More Reliable, Faster, Cheaper Testing with Software Reliability

John Musa, Software Reliability Engineering and Testing Courses


Introduction

The testing of software systems is subject to strong conflicting forces. A system must function sufficiently reliably for its application, but it must also reach the market no later than its competitors (preferably before) and at a competitive cost. Government systems may be less market-driven, but balancing reliability, time of delivery, and cost is also important for them. One of the most effective ways to do this is to apply software reliability engineering to testing (and development) 1,2.

Software reliability engineering has resulted in a new view of testing, in which:

  1. The most efficient testing involves activities throughout the entire life cycle.

  2. Testers are empowered to take leadership positions in proactively meeting user needs.

  3. Testers collaborate closely with system engineers, system architects, users, managers, and developers.

Software reliability engineering delivers the desired functionality for a product much more efficiently by quantitatively characterizing its expected use. It uses this information to precisely focus resources on the most used and/or most critical functions (by ŇcriticalÓ I mean having great extra value when successful or great extra impact when failing with respect to human life, cost, or capability) and to make test realistically represent field conditions. Thus software reliability engineering tends to increase reliability while decreasing development time and cost. Then software reliability engineering balances customer needs for the major quality characteristics of reliability, availability, delivery time, and life-cycle cost more effectively by:

  1. Setting quantitative reliability as well as schedule and cost objectives

  2. Engineering strategies to meet the objectives

  3. Tracking reliability in test as a release criterion

SRE is a proven, standard, widespread best practice that is built on a sound theoretical foundation3 and is widely applicable. As an example, Tierney4 reported the results of a survey taken in late 1997 that showed that Microsoft has applied software reliability engineering in 50 percent of its software development groups, including projects such as Windows NT and Word. It has been an AT&T best current practice since May 1991. Qualification as an AT&T best current practice requires widespread use, a documented large benefit/cost ratio, and a probing review by two boards of high-level managers. Some 70 project managers also reviewed the practice of software reliability engineering.

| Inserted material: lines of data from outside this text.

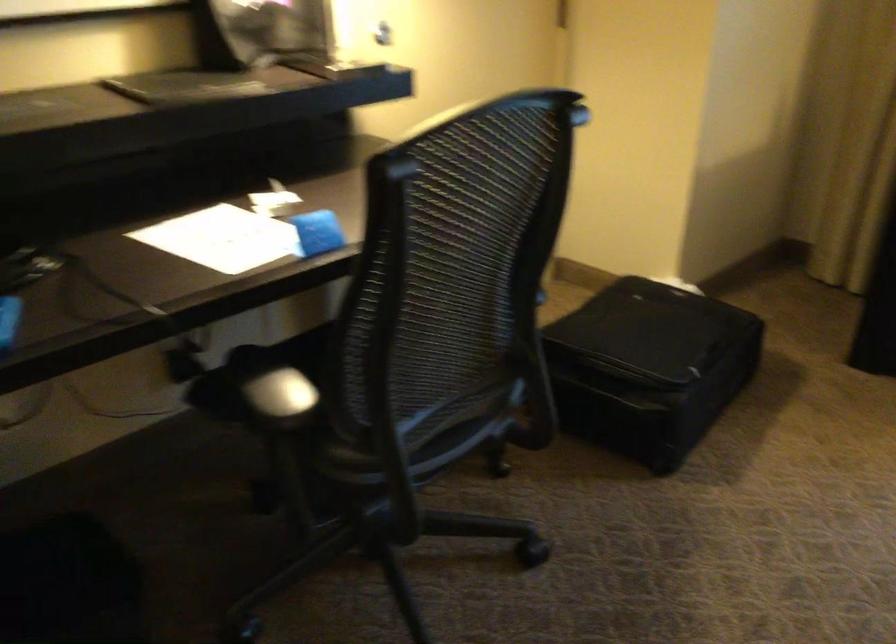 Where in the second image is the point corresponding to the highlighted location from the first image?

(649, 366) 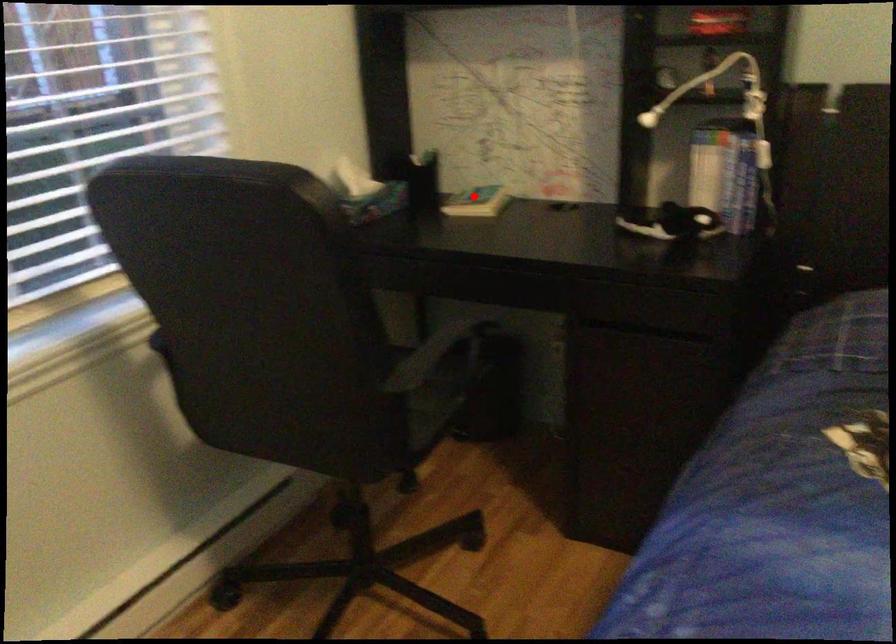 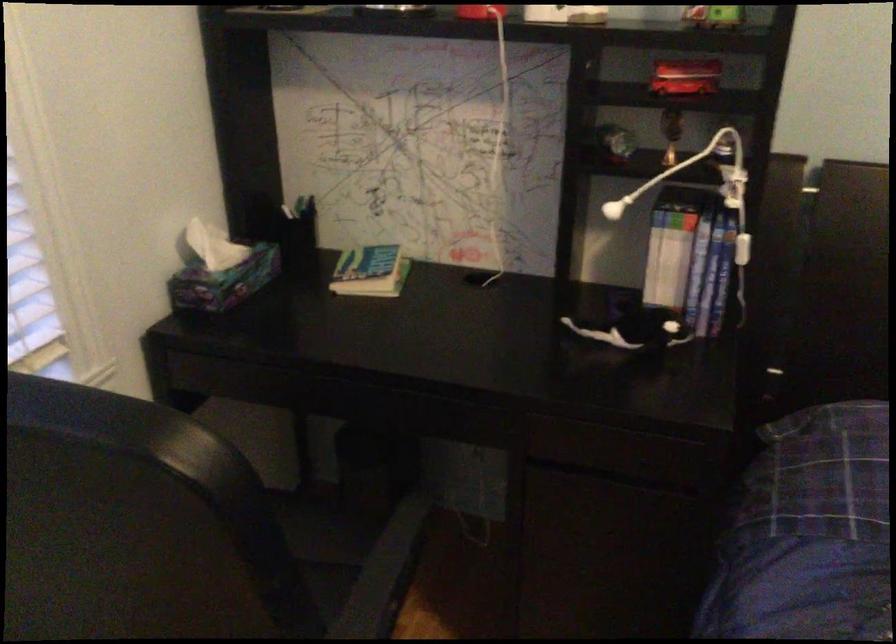 Locate, in the second image, the point that corresponds to the highlighted location in the first image.

(371, 270)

Standards for approval as an AT&T best current practice are high; only five of 30 proposed best current practices were approved in 1991. An AIAA standard for software reliability engineering was approved in 1993, and IEEE standards are under development. McGraw-Hill and the IEEE Computer Society Press recently recognized the rapid maturing and standardization of the field, publishing a handbook on the topic5.

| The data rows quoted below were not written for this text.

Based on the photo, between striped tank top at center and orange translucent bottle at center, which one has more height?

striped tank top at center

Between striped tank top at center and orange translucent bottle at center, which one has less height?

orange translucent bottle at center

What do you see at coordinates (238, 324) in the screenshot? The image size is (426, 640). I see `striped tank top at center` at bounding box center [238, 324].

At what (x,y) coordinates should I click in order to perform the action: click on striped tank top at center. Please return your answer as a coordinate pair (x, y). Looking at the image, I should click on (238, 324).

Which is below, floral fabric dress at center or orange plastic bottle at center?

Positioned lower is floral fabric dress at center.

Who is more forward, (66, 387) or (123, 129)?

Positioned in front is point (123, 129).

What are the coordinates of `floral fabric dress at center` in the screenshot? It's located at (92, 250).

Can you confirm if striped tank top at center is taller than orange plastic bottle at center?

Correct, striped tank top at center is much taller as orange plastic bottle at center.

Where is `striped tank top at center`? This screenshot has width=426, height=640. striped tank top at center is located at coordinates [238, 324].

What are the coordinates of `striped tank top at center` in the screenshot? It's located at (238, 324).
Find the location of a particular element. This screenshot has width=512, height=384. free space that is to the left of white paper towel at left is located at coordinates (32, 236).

SRE is low in cost and its deployment has very little schedule impact. You can apply software reliability engineering to any software-based system, including legacy systems, beginning at the start of any release cycle. It encourages greater communication among different project roles. With SRE, testers typically participate as members of the system engineering team. They help develop operational profiles, set failure intensity objectives, and select project reliability strategies.

SRE is very customer-oriented. It involves direct interaction with customers, and this enhances your image as a supplier if you have any reasonable degree of competence, improving customer satisfaction. SRE is highly correlated with attaining Levels 4 and 5 of the SEI Capability Maturity Model.


Process Overview

Applying software reliability engineering to test involves five major activities: defining the "just right" reliability, developing operational profiles, preparing for test, executing test, and guiding test.

I will illustrate these activities in the context of an actual project at AT&T, which I call Fone Follower. I selected this example because of its simplicity; it in no way implies that software reliability engineering is limited to telecommunications systems. I have changed certain information to keep explanation simple and protect proprietary data.

Fone Follower is a system that lets telephone calls "follow" subscribers anywhere in the world (even to cell phones). Subscribers dial into a voice-response system and enter the telephone numbers at which they plan to be at various times. Incoming calls (voice or fax) that would normally be routed to a subscriber's telephone are then sent to Fone Follower, which forwards them in accordance with the program entered. If there is no response to a voice call and the subscriber has pager service, Fone Follower pages. If there is still no response or if the subscriber doesn't have pager service, Fone Follower forwards calls to the subscriber's voice mail.


Defining "Just Right" Reliability

To define the "just right" level of reliability for the product, you set the failure intensity objective (FIO), balancing among major quality characteristics users need. A failure is a departure of system behavior in execution from user needs. Failure intensity is simply the number of failures per unit time. The best way to determine the FIO is to use field data from a similar release or product. This data includes customer satisfaction surveys related to measured failure intensity, and an analysis of competing products. Then you engineer project software reliability strategies to meet these objectives. For example, you may determine the resources you will devote to requirements reviews, the amount of unit test, the degree to which you will implement fault tolerant features, etc.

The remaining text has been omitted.